Nevada casino gaming revenue took a slight dip in December but the state managed to squeak out an annual gain all the same.
Figures released Tuesday by the Nevada Gaming Control Board show gaming revenue of $956.1m in December, a 2.7% decline from December 2015’s take. The situation was slightly rosier on the Las Vegas Strip, where gaming revenue fell 1.7% to $590.7m. For 2016 as a whole, statewide gaming win improved 1.3% to $11.25b.
December’s decline came despite a monster baccarat win of $172.8m, which was down 3.3% year-on-year, but keep in mind that December 2015’s baccarat win was up nearly one-fifth from December 2014. Blackjack slipped 7.3% to $89.8m, craps gained 28.1% to $35.2m and roulette slid 11.7% to $26.2m.
Baccarat maintained its status as 2016’s top table earner, despite falling 5.3% to $1.22b, enough to keep blackjack in second place with $1.14b (+4.3%). Craps ranked third with $384m (flat) while roulette placed fourth with $351.2m (+8.9%). December’s slots win fell 3.4% to $547.3m, while its 2016 total was up 2.3% to $7.16b.
Over at the casinos’ sportsbooks, December’s revenue gained nearly 3% to $19m, despite basketball revenue tumbling 27% to $6.4m and laggard baseball bettors cashing in nearly $2.5m worth of winning tickets. December’s football numbers shot up 54.5% to $13.9m, while the racebook gained 2.5% to $3m.
Total sportsbook win in 2016 fell 5.4% to $219.2m, ending a three-year streak of record annual sports betting revenue, but still good enough to make it the books’ third best year on record. Football was the only sport to finish in positive territory in 2016, rising 10.5% to $91.2m.
All other betting categories were broadly negative in 2016, including basketball ($66.6m, -8.7%), racing ($46.3m, -7%), baseball ($32.2m, -18.2%), ‘other’ sports ($18.6m, -10.7%) and parlay cards ($10.4m, -34.8%).
Nevada’s books enjoyed record handle of $4.5b in 2016, with football accounting for $1.7b of the total. Interestingly, $1.7b is also the amount that overall handle has grown since 2010, a nearly two-thirds gain thanks to seven straight years of increased wagering. Not for nothing, but the hot streak coincides with the 2010 launch of Nevada’s first mobile wagering app.

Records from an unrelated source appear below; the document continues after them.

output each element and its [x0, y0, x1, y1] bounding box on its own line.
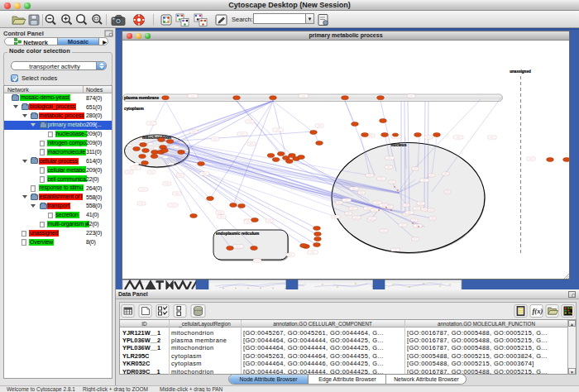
svg-text:endoplasmic reticulum: endoplasmic reticulum [216, 231, 259, 235]
svg-text:unassigned: unassigned [510, 69, 531, 74]
svg-text:plasma membrane: plasma membrane [124, 96, 159, 100]
svg-text:f(x): f(x) [533, 307, 543, 315]
svg-text:cytoplasm: cytoplasm [124, 107, 144, 111]
svg-text:nucleus: nucleus [391, 142, 407, 147]
svg-text:mitochondrion: mitochondrion [142, 135, 171, 140]
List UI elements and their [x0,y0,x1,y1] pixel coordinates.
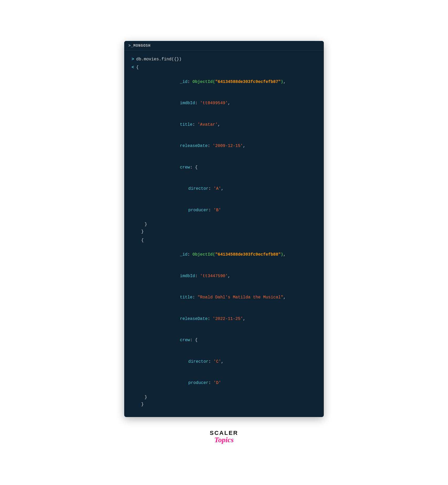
terminal-body: > db.movies.find({}) < { _id: ObjectId("… [124,51,324,417]
page-wrapper: >_MONGOSH > db.movies.find({}) < { _id: … [124,41,324,444]
title-line-1: title: 'Avatar', [136,114,316,136]
result-content: { _id: ObjectId("64134588de303fc9ecfefb8… [136,64,316,410]
command-text: db.movies.find({}) [136,56,182,63]
id-line-1: _id: ObjectId("64134588de303fc9ecfefb87"… [136,71,316,93]
prompt-arrow: > [132,56,134,63]
director-line-2: director: 'C', [136,351,316,373]
open-brace-1: { [136,64,316,71]
logo-scaler-text: SCALER [210,430,238,436]
crew-close-2: } [136,394,316,401]
result-arrow: < [132,64,134,410]
open-brace-2: { [136,237,316,244]
releasedate-line-2: releaseDate: '2022-11-25', [136,308,316,330]
terminal-titlebar: >_MONGOSH [124,41,324,51]
producer-line-2: producer: 'D' [136,372,316,394]
crew-open-1: crew: { [136,157,316,178]
close-brace-2: } [136,401,316,408]
producer-line-1: producer: 'B' [136,200,316,221]
logo-topics-text: Topics [214,436,234,444]
title-line-2: title: "Roald Dahl's Matilda the Musical… [136,287,316,308]
crew-close-1: } [136,221,316,228]
terminal-title: >_MONGOSH [128,44,151,48]
releasedate-line-1: releaseDate: '2009-12-15', [136,135,316,157]
close-brace-1: } [136,228,316,235]
terminal-window: >_MONGOSH > db.movies.find({}) < { _id: … [124,41,324,417]
director-line-1: director: 'A', [136,178,316,200]
result-line: < { _id: ObjectId("64134588de303fc9ecfef… [132,64,316,410]
record-1: { _id: ObjectId("64134588de303fc9ecfefb8… [136,64,316,235]
command-line: > db.movies.find({}) [132,56,316,63]
imdbid-line-1: imdbId: 'tt0499549', [136,93,316,114]
logo-container: SCALER Topics [210,430,238,444]
imdbid-line-2: imdbId: 'tt3447590', [136,265,316,287]
crew-open-2: crew: { [136,330,316,351]
id-line-2: _id: ObjectId("64134588de303fc9ecfefb88"… [136,244,316,266]
record-2: { _id: ObjectId("64134588de303fc9ecfefb8… [136,237,316,408]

Meanwhile, the American Gaming Association has released its annual estimate of how much money that US punters will wager on this year’s Super Bowl. The estimate, which relies on about as much actual science as your average tea-leaf reading gypsy, says that this year’s betting handle will top $4.7b – 97% of it wagered outside Nevada – representing an increase of 11% from 2016’s big game.